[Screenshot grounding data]
****************************************

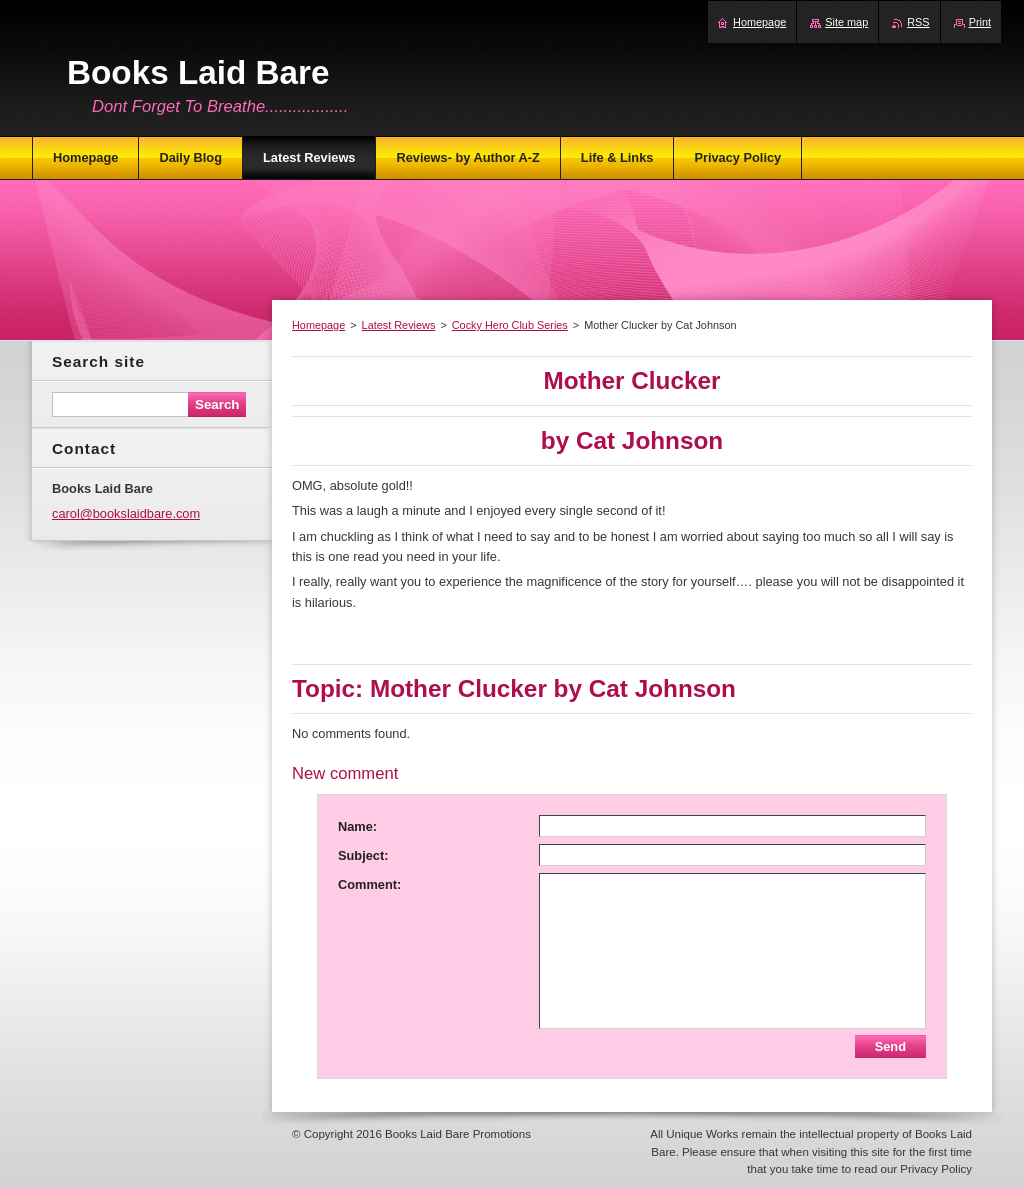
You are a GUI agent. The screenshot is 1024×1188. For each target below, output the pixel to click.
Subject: (363, 855)
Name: (357, 826)
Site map (846, 22)
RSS (918, 22)
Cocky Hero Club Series (510, 325)
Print (980, 22)
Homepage (318, 325)
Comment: (369, 884)
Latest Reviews (399, 325)
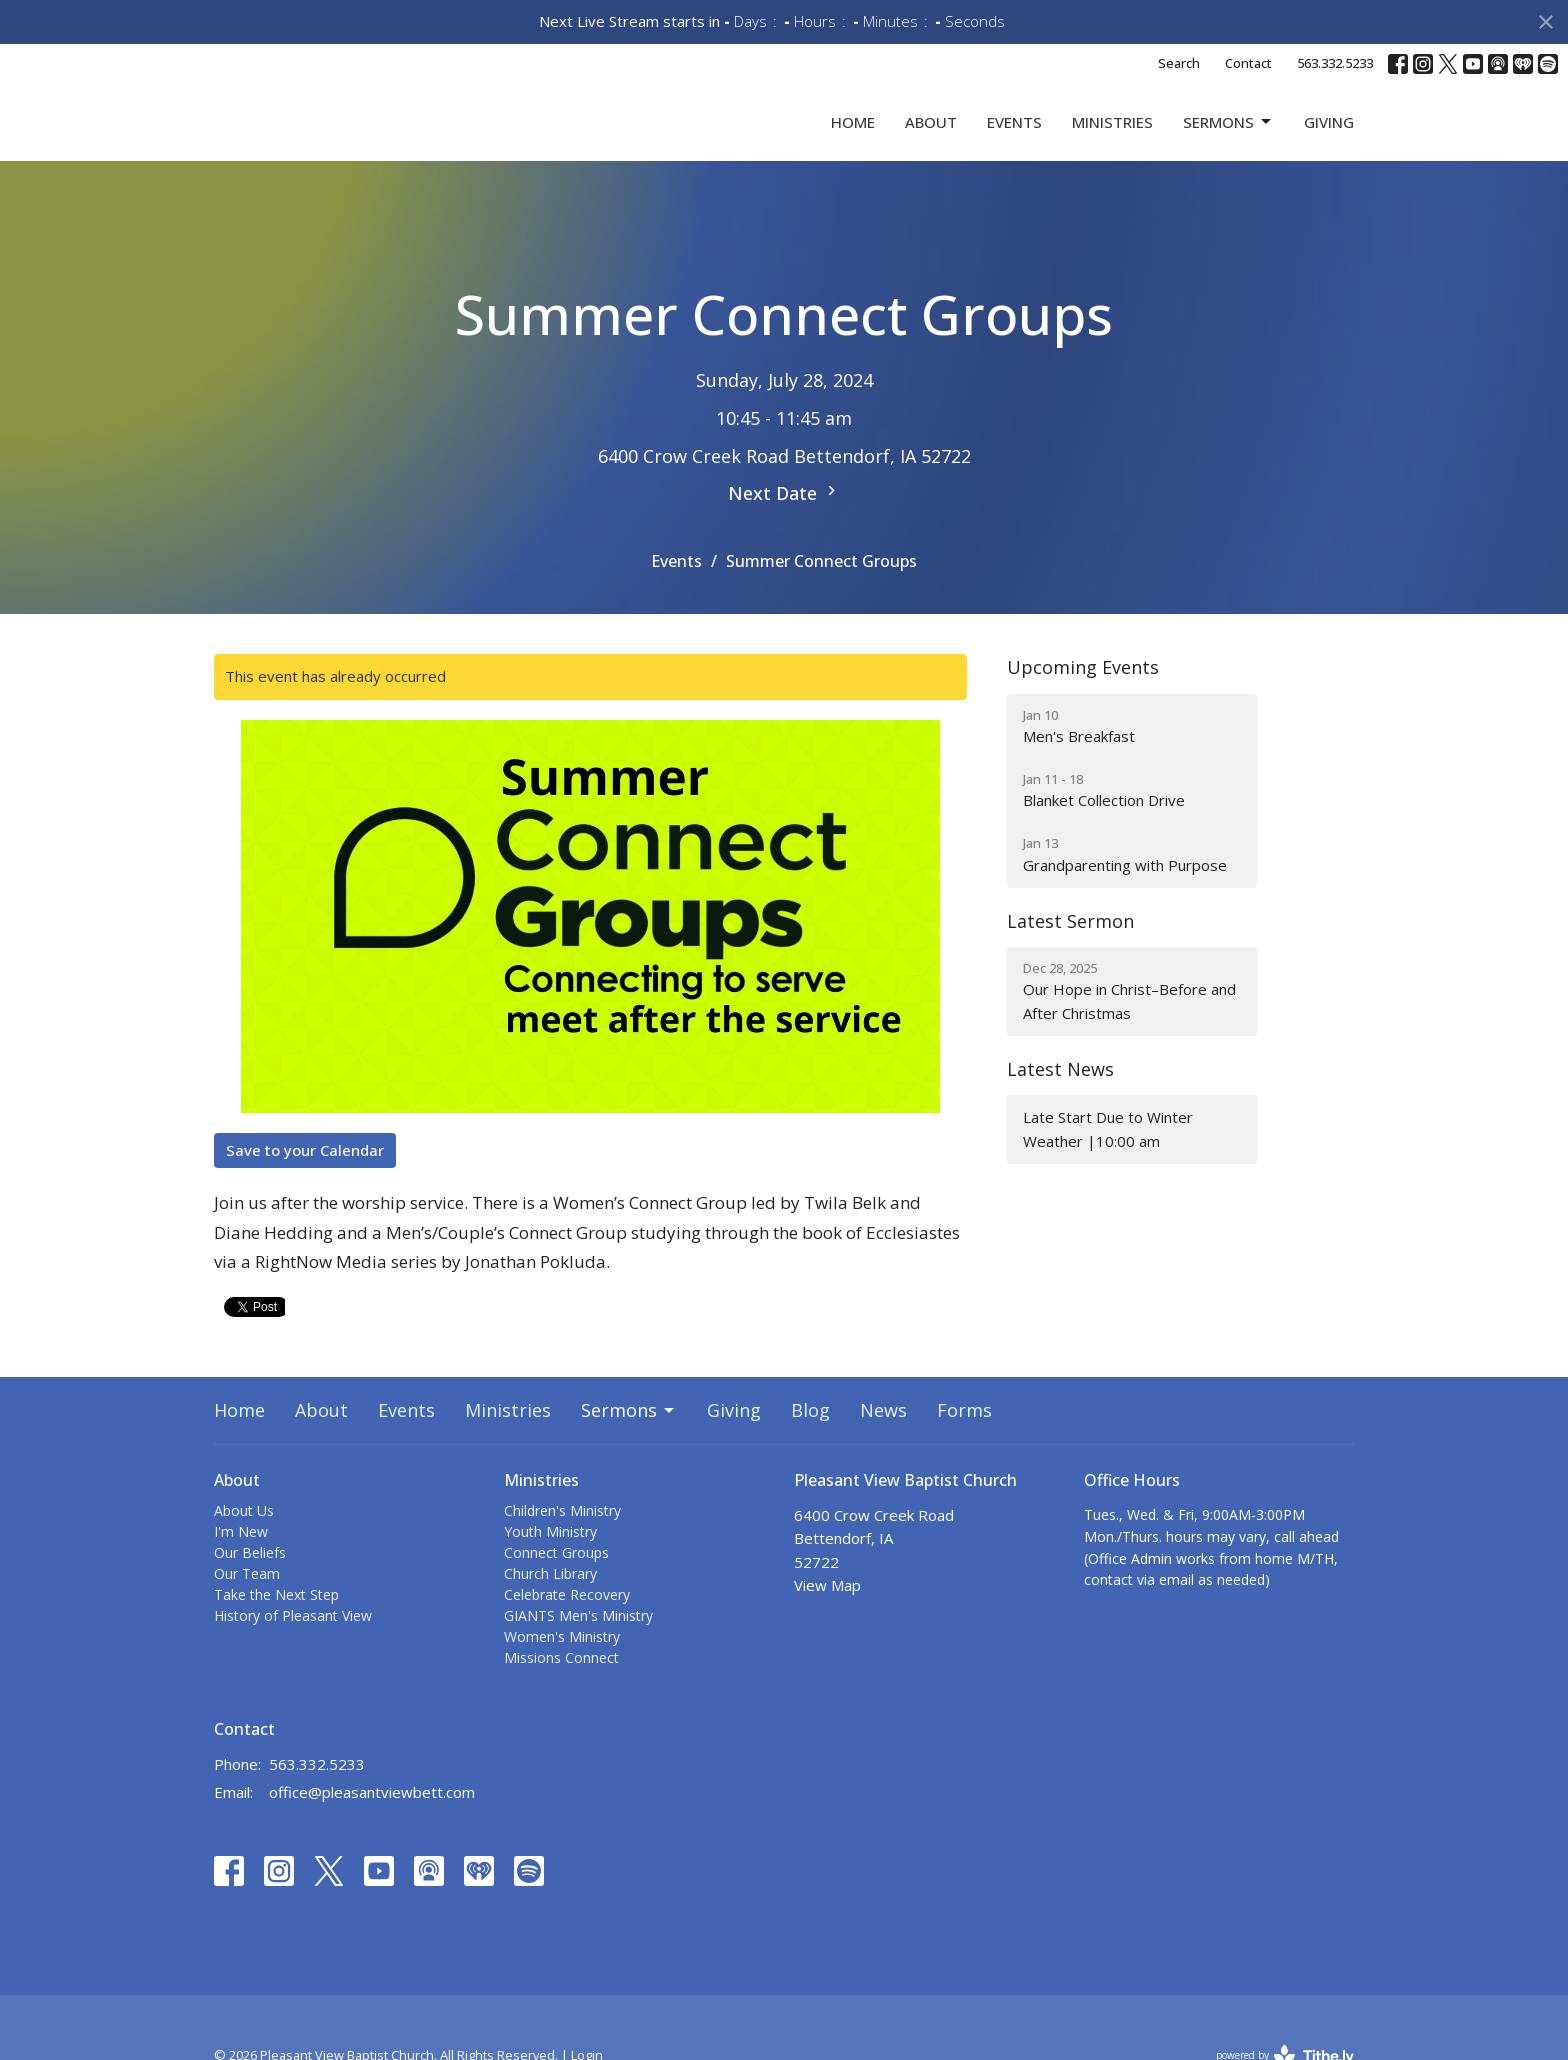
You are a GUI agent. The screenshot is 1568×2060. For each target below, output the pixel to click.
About (931, 138)
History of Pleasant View (293, 1648)
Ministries (1112, 138)
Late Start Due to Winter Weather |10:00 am (1108, 1161)
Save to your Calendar (305, 1182)
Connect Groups (556, 1585)
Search (1179, 63)
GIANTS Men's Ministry (578, 1648)
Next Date (784, 526)
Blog (810, 1443)
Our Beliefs (250, 1585)
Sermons (1228, 138)
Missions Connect (561, 1690)
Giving (1329, 138)
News (883, 1443)
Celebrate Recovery (567, 1627)
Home (853, 138)
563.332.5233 (1335, 63)
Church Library (550, 1606)
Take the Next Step (276, 1627)
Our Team (247, 1606)
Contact (1248, 63)
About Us (244, 1543)
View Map (827, 1618)
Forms (964, 1443)
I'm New (241, 1564)
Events (1014, 138)
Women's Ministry (562, 1669)
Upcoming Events (1083, 700)
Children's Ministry (562, 1543)
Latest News (1060, 1102)
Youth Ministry (550, 1564)
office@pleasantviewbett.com (372, 1825)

****************************************

- Exercise requirements -
The answer is the line holding "Church Library (550, 1606)" and all the lines after it through the end of the records, repeated exactly.

- Exercise solution -
Church Library (550, 1606)
Take the Next Step (276, 1627)
Our Team (247, 1606)
Contact (1248, 63)
About Us (244, 1543)
View Map (827, 1618)
Forms (964, 1443)
I'm New (241, 1564)
Events (1014, 138)
Women's Ministry (562, 1669)
Upcoming Events (1083, 700)
Children's Ministry (562, 1543)
Latest News (1060, 1102)
Youth Ministry (550, 1564)
office@pleasantviewbett.com (372, 1825)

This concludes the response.